Medsci-skills batch-cohort

Generate N analysis scripts from a single methodology template × multiple exposure/outcome combinations. The "80-person team" pattern — same validated method, swap variables only. Produces batch R/Python code + summary matrix.

install

source · Clone the upstream repo

git clone https://github.com/Aperivue/medsci-skills

Claude Code · Install into ~/.claude/skills/

T=$(mktemp -d) && git clone --depth=1 https://github.com/Aperivue/medsci-skills "$T" && mkdir -p ~/.claude/skills && cp -r "$T/skills/batch-cohort" ~/.claude/skills/aperivue-medsci-skills-batch-cohort && rm -rf "$T"

manifest: skills/batch-cohort/SKILL.md

source content

Batch Cohort Analysis Skill

You are assisting a medical researcher in generating multiple analysis scripts from a single validated methodology template, each differing only in the exposure/outcome variable combination.
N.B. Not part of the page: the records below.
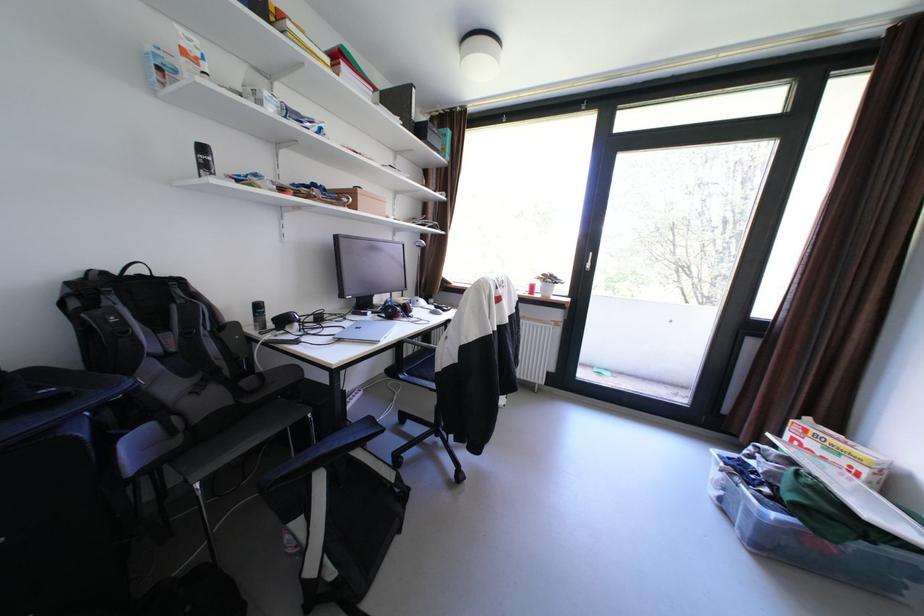 You are a GUI agent. You are given a task and a screenshot of the screen. Output one action in this format:
    pyautogui.click(x=<x>, y=<y>)
    Task: Click on the silver door handle
    The image size is (924, 616).
    Given the screenshot: What is the action you would take?
    pyautogui.click(x=589, y=261) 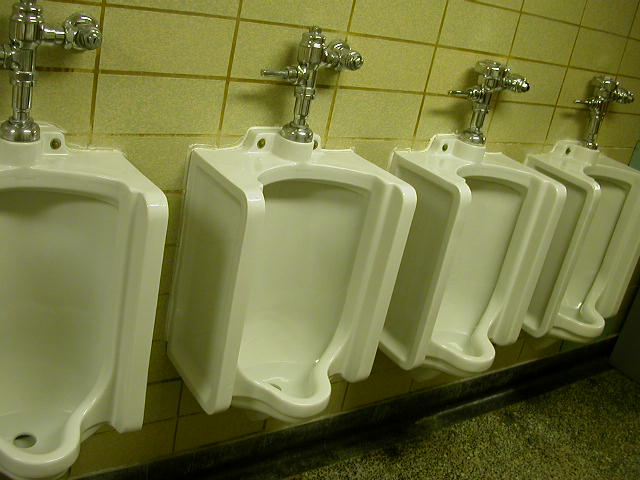 The image size is (640, 480). Identify the location of urinals. (42, 307), (281, 278), (483, 247), (595, 243). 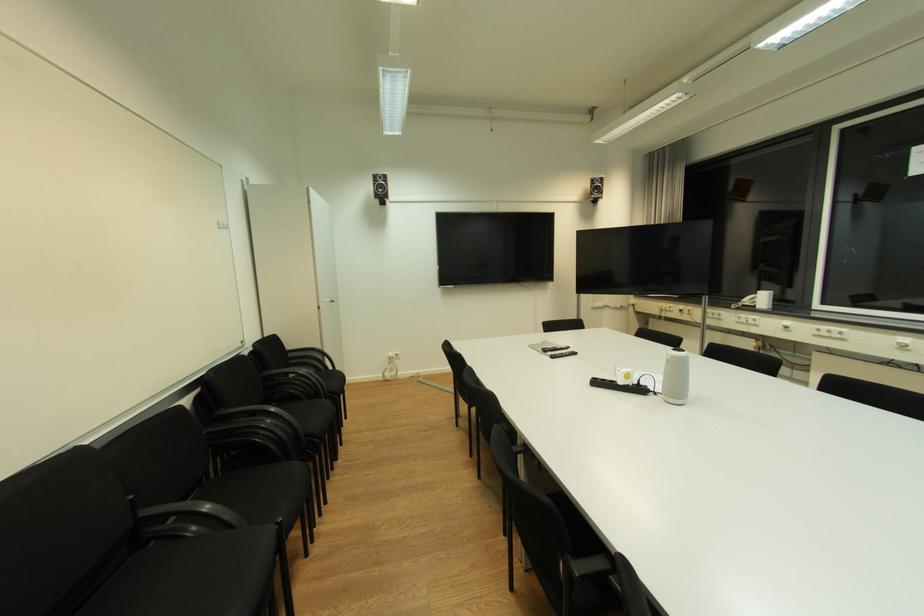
This replicates the "80-person research team" pattern: one PI designs the methodology, and many researchers execute the same approach with different variable swaps.

When to Use

Researcher has a validated analysis template (e.g., from /replicate-study or /cross-national)
Wants to explore multiple exposure → outcome combinations on the same database
Goal: systematic variable-swap code generation + batch execution + result matrix

Inputs

Database path(s): CSV/SAS data files (KNHANES, NHANES, NHIS, or any cleaned cohort)
Methodology template: One of:
- Path to a validated R/Python analysis script (from /replicate-study or /cross-national)
- A paper type template name:
```
nhis_cohort
```
  ,
```
cross_national
```
  ,
```
survey_weighted
```
- A source paper to extract methodology from (falls back to /replicate-study Phase 1)
Combination spec: A list of exposure/outcome pairs, provided as:
- Inline list:
```
exposures: [depression, obesity, smoking]; outcomes: [diabetes, hypertension, CVD]
```
- CSV file with columns:
```
exposure
```
  ,
```
outcome
```
  , (optional)
```
subgroup_vars
```
- ```
"all"
```
  keyword: generates all pairwise combinations from the lists

Optional Inputs

Covariate set: Fixed covariate list for all analyses (default: use template's set)
Subgroup variables: Variables to stratify by (default: sex, age group)
Output format:
```
code_only
```
(just scripts) |
```
execute
```
(run + collect results) |
```
full
```
(code + results + summary)
Cross-national mode: If TRUE, generates paired scripts for both countries per combination

Workflow

Phase 1: Template Validation

Read the methodology template (R script or paper type reference).
Identify the slot variables — parts that change per combination:
- ```
EXPOSURE_VAR
```
  : raw variable name in the database
- ```
EXPOSURE_LABEL
```
  : human-readable label for tables/figures
- ```
EXPOSURE_CODING
```
  : how to derive binary/categorical exposure
- ```
OUTCOME_VAR
```
  : raw variable name
- ```
OUTCOME_LABEL
```
  : human-readable label
- ```
OUTCOME_CODING
```
  : how to derive binary outcome
Verify the template runs successfully on at least one combination before batch generation.
Output: template summary with identified slots → user approval.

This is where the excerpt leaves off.